Une histoire à collecter
C’est lors de workshops sur le site, en compagnie de la plasticienne, que les enfants ont pu faire de ce chantier leur terrain de jeu. Dans les appartements alors vidés, ils ont collecté des restes de matériaux : papiers peints, linoléums, peintures écaillées, boiseries… Ce sont ces intérieurs, autrefois confortables et aujourd’hui inadaptés à la société, que ces archéologues en herbe se sont amusés à fouiller pour déterrer ce passé qui permettra de mieux appréhender le présent. Des photographies ont également été prises pour répertorier les éléments architecturaux plus lourds qui ne pouvaient être emportés. Cette large récolte servira à composer une nomenclature de matières, de couleurs, de sensations, de réflexions, de souvenirs… devenues substances créatives entre les mains de l’artiste et de ses acolytes.
De retour en classe, les petits reconstitueront leurs cabinets des curiosités, un nouveau musée, plus proche de leur cité. Une fois ordonnés, comme dans les plus belles vitrines, ces artefacts oubliés ont permis d’inventer une base de données chromatiques. Intériorisées, les matières et autres textures, ont été exploitées pour leurs gammes de couleurs : des rouges, des blancs, des oranges, des gris, des verts, des mauves… L’artiste a choisi de juxtaposer les couleurs les unes aux autres à la manière des nuanciers utilisés par les peintres en bâtiment mais qui, cette fois, se détachent de toutes successions rationnelles et codes prédéfinis. Ainsi le blanc suit l’orange ou le rouge succède au gris pour déconstruire toute logique induite par l’homme.

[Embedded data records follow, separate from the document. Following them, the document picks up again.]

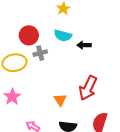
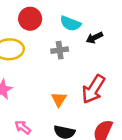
black arrow: (84, 45) -> (94, 38), turned -32
gray cross: (40, 53) -> (60, 50), moved

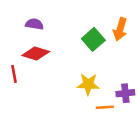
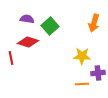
green square: (93, 39) -> (50, 26), moved
yellow star: (88, 84) -> (82, 56), moved

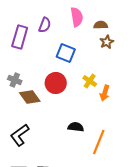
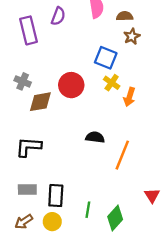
purple rectangle: (20, 37) -> (29, 30), turned -30
blue square: (66, 53) -> (106, 58), moved
brown diamond: (30, 97) -> (40, 102), turned -65
black L-shape: (20, 135) -> (29, 147), turned 40

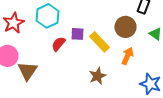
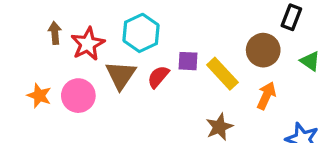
brown triangle: (27, 71) -> (121, 75), moved

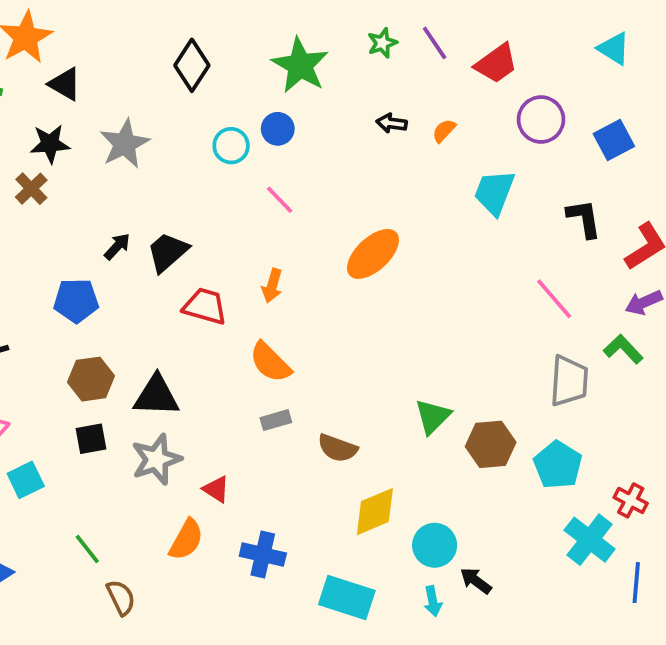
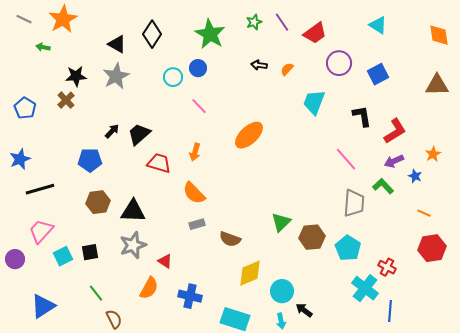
black triangle: (65, 84) -> (117, 44), moved
black square: (91, 439) -> (90, 252), moved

United Colors se veut une palette géante installée sur un pignon aveugle d’un des bâtiments rénovés. Afin que l’œuvre touche un plus large public, Léopoldine Roux a choisi de faire parler la couleur, valeur en général appréciée par la population et que l’artiste questionne dans son travail. On aime la couleur. On veut de la couleur. On préfère les couleurs au quotidien... en voici. Mais ces teintes véhiculent un concept, celui d’une mémoire gardée et qui témoigne de 40 années d’histoire de ce bâtiment tombé en ruine. L’universalité symbolique de la couleur est ici liée à un récit plus intime, celui que chacun des habitants a pu construire.
De la peinture au panneau de construction
Le matériau préconisé par l’artiste et les concepteurs est un panneau à base de basalte. Cette surface plane, robuste et résistante permet le revêtement des façades. L’œuvre est alors intégrée et devient un matériau qui compose la construction. Cette proposition a été faite par les architectes soucieux d’intégrer au mieux l’intervention de l’artiste et d’absorber dans le budget destiné à la couverture d’un pignon le coût de l’œuvre d’art. Une partie des couleurs choisies par Léopoldine Roux pour son intervention a directement été posée par la société tandis que certains panneaux ont été recouverts dans son atelier. Ce qui pose également la question des limites entre créations artistiques réalisées par la main de l’homme et l’objet du quotidien industrialisé.
Compiler la couleur, c’est une des questions intrinsèques dans le parcours artistique de Léopoldine Roux, c’est aussi celle de l’artiste peintre en général. Comment poser la couleur sur la toile pour la rendre vivante ? L’artiste a souvent désiré sortir du champ pictural, occasion saisie à la Cité du Centenaire, afin de rendre la couleur plus spatiale, de la sortir de l’unique surface de la toile tendue et de la confronter au cœur des tensions de l’espace public. Son travail souvent minimal offre cette possibilité d'explorer les relations et les contractions entre les formes, les couleurs, l'espace et le temps en s’éloignant de toutes figurations. L’artiste invente des nuanciers plus tactiles, plus rugueux qui se lisent comme autant d’expériences de vie.